Thanks tantrum, glad you're doing better.

Does anyone know about maintenance? How much am I entitled to as I would need it

OP posts:
KouignAmann · 10/02/2014 08:44

Look at entitledto.co.uk to see what you would get in benefits, and come on over to the EA Support thread for some gentle hand holding from kind ladies who know what this feels like.

You are doing the right thing and you will feel so much better very quickly away from this selfish bully.

KouignAmann · 10/02/2014 08:46

Maintenance would be at least twenty percent of his income for your DS. You need legal advice over spousal maintenance if you are married.

lookingfoxy · 10/02/2014 08:46

Sorry cant do links as on tablet but type in child maintenance into google and it should be something like www.gov.uk calculate child maintenance.
you should get other benefits as well I think if you googke turn 2 us it gives you a good picture of what your entitled to.
Just focus on the future and being in your own lovely home with your ds and family closeby. I have a feeling that you will be less stressed looking after your ds on your own with your 'P' out the picture.

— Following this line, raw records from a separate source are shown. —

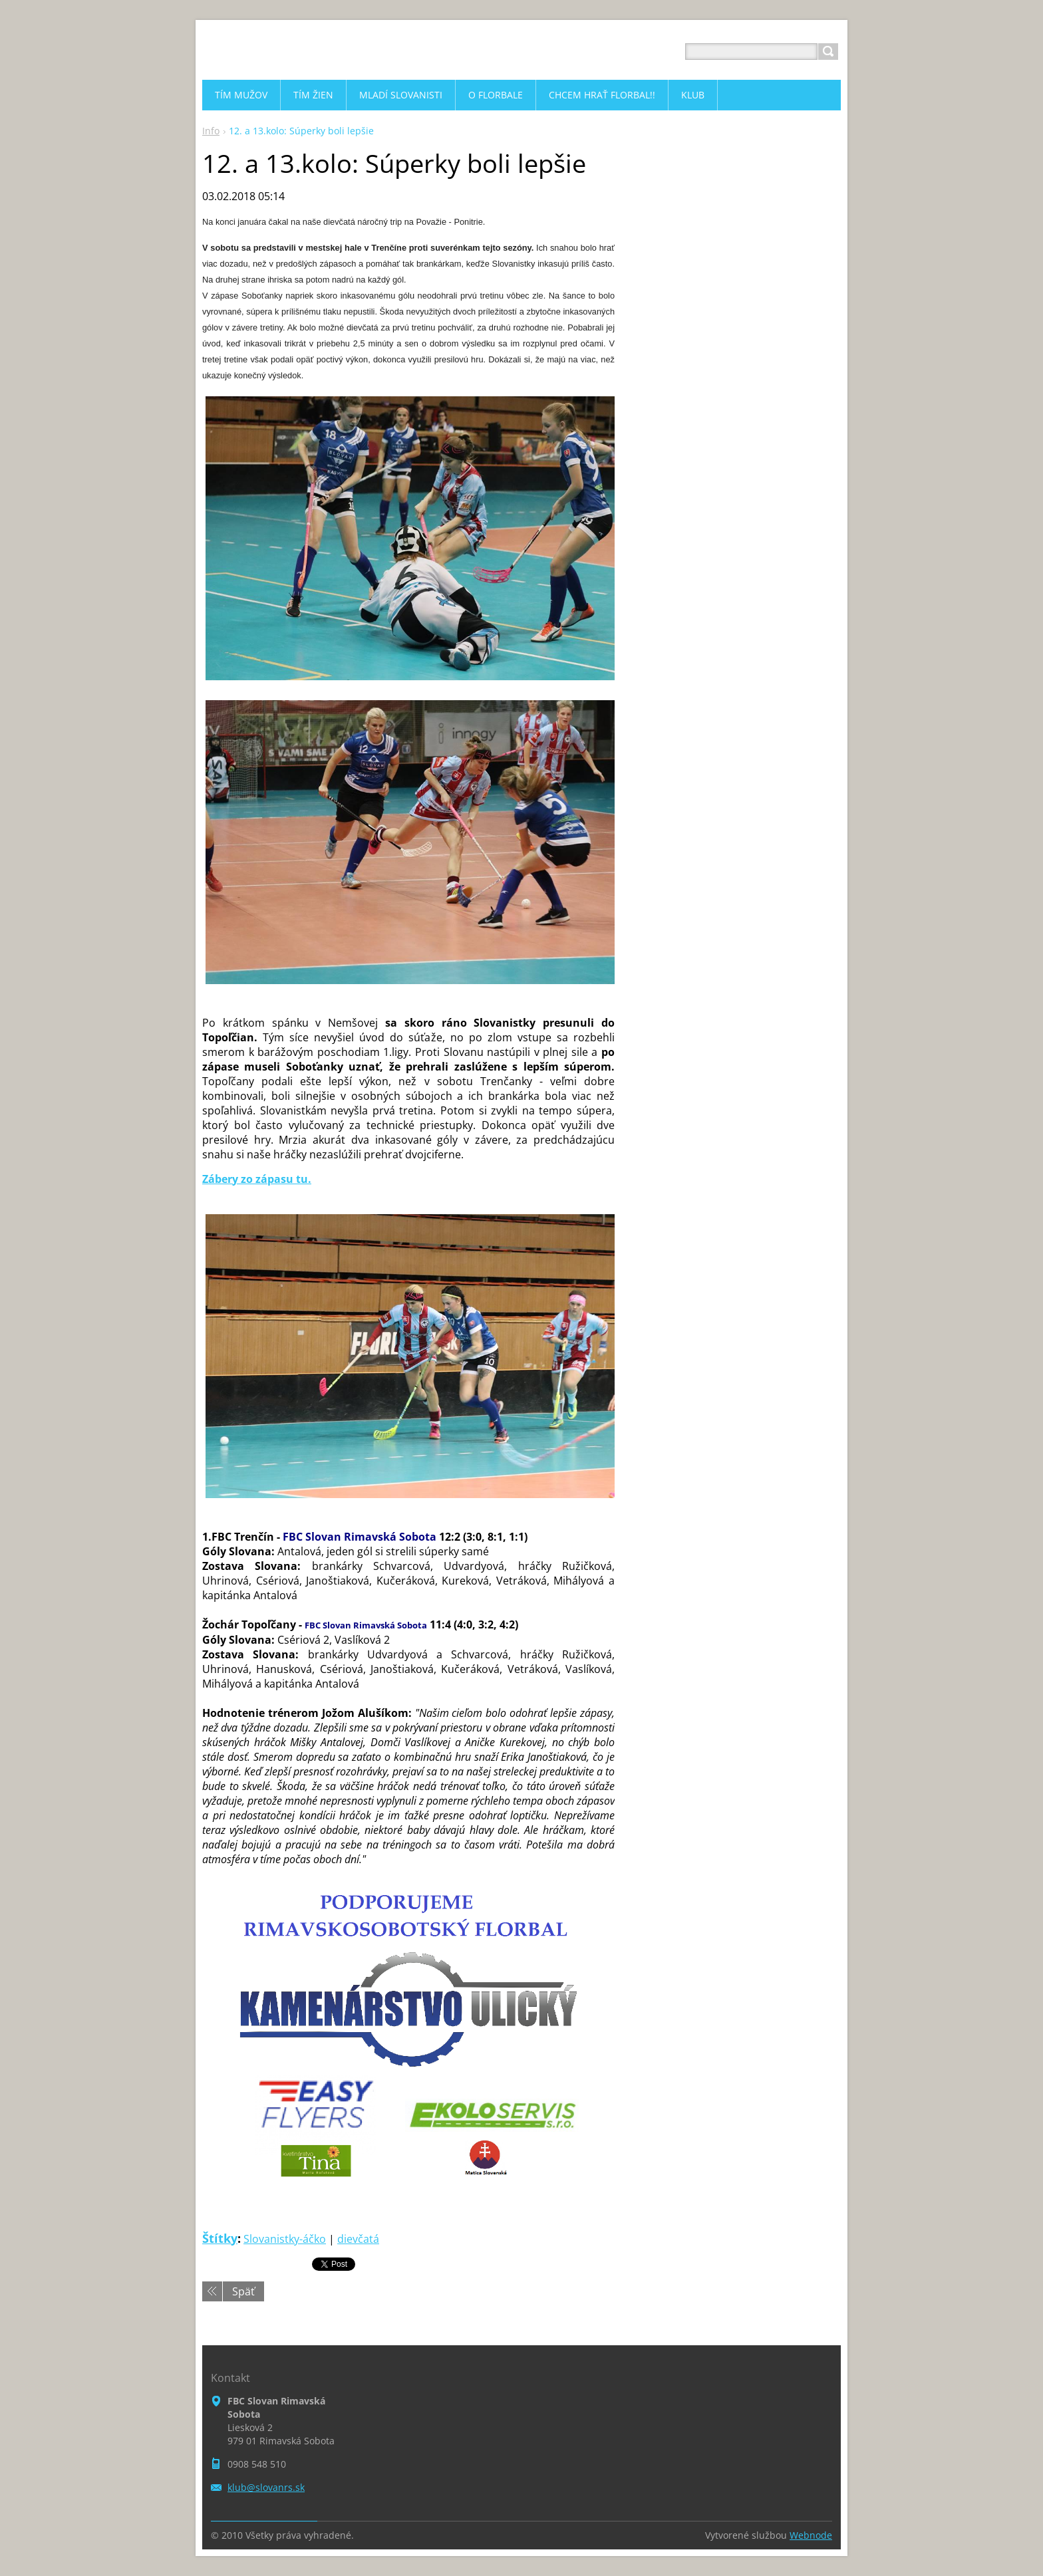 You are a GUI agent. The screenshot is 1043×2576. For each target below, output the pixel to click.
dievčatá (358, 2239)
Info (211, 130)
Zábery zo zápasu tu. (256, 1179)
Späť (243, 2291)
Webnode (811, 2535)
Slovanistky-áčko (284, 2239)
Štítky (219, 2238) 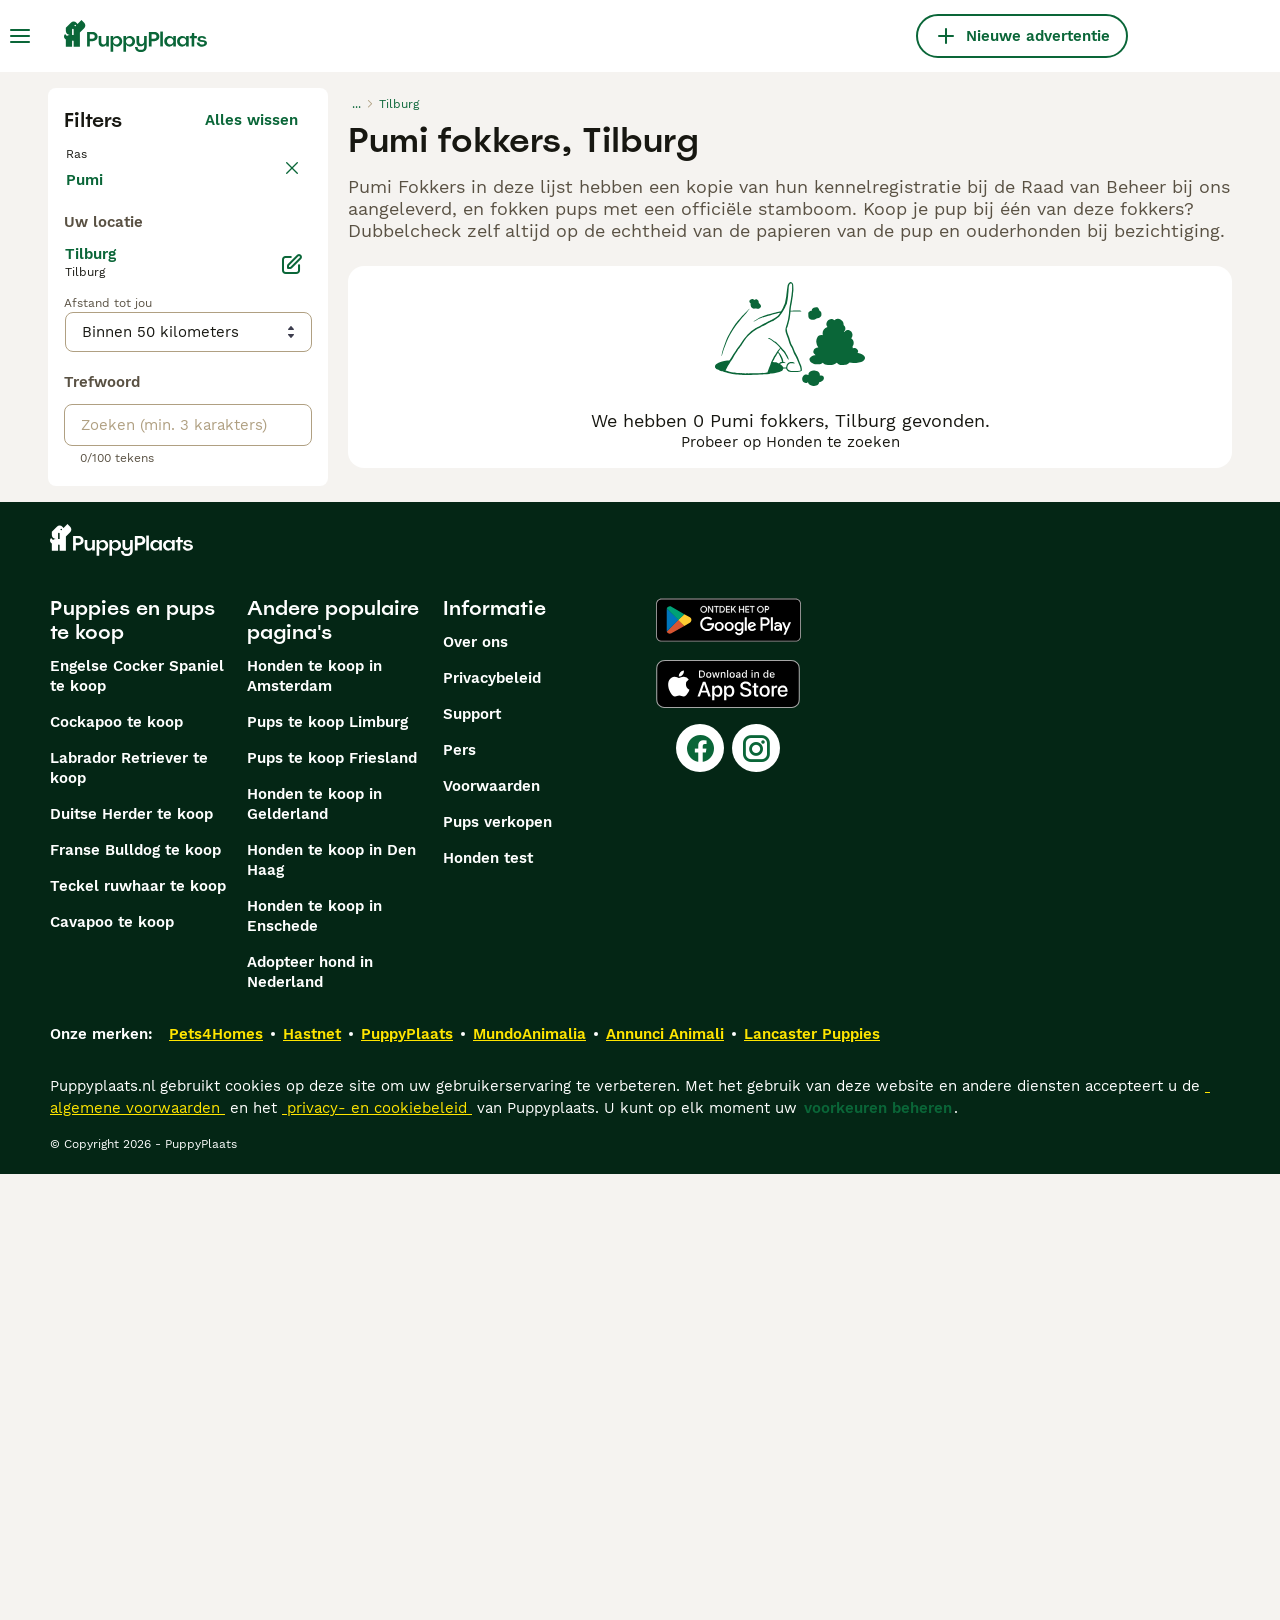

tantrumtime · 10/02/2014 08:47

Seriously, he won't change and you need to get out. He sounds a lot like my ex. Yes it's hard work and you will feel guilty for leaving but ultimately you and DS will be better. My DC were 2.5 and 10 months I thought it would be impossible but it's great.
Like the previous poster said go on entitledto and the tax credits calculator on gov.co.uk, you will be fine and best if luck x

ateddybearfromdelaware1 · 10/02/2014 08:48

Thank you. He's acting completely normal this morning after telling me to get out yesterday (who does that to the mother of their baby?) feel so alone. I know I need to call my mum and tell her I need her help, my sisters gone away for a few days :(

OP posts:
ateddybearfromdelaware1 · 10/02/2014 08:50

Do you think it will affect ds? He's a very 'spirited' child and loves his dad :(

OP posts:
lookingfoxy · 10/02/2014 08:55

It will affect your ds far more to stay in this environment with 2 miserable parents than to be brought up by happier parents albeit apart. You need to look at the long term picture.